** RECORDS FOR THE TASK follows **

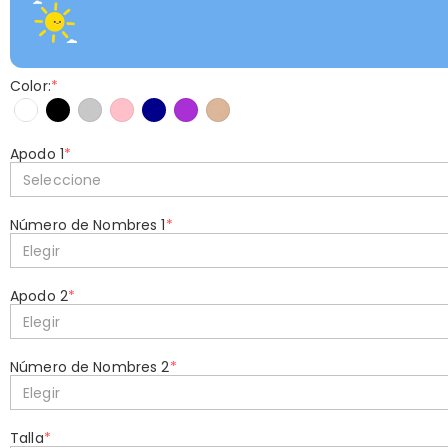
Color:
*
Apodo 1
*
Seleccione
Número de Nombres 1
*
Elegir
Apodo 2
*
Elegir
Número de Nombres 2
*
Elegir
Talla
*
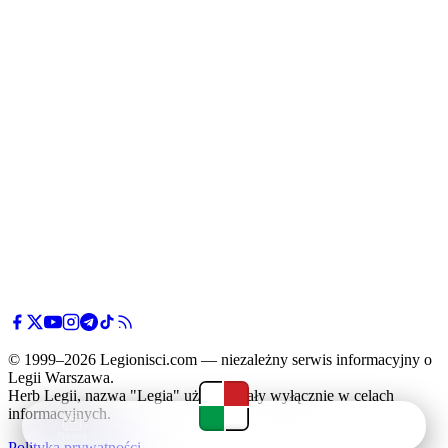
© 1999–2026 Legionisci.com — niezależny serwis informacyjny o
Legii Warszawa.
Herb Legii, nazwa "Legia" użyte zostały wyłącznie w celach
informacyjnych.
Newsy
Terminarz
Tabela
Menu
Polityka prywatności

** End of RECORDS FOR THE TASK **

Generate a word-for-word copy of the preceding records, excluding all pictures.

[OUTPUT OF THE TASK]
Color:
*
Apodo 1
*
Seleccione
Número de Nombres 1
*
Elegir
Apodo 2
*
Elegir
Número de Nombres 2
*
Elegir
Talla
*
© 1999–2026 Legionisci.com — niezależny serwis informacyjny o
Legii Warszawa.
Herb Legii, nazwa "Legia" użyte zostały wyłącznie w celach
informacyjnych.
Newsy
Terminarz
Tabela
Menu
Polityka prywatności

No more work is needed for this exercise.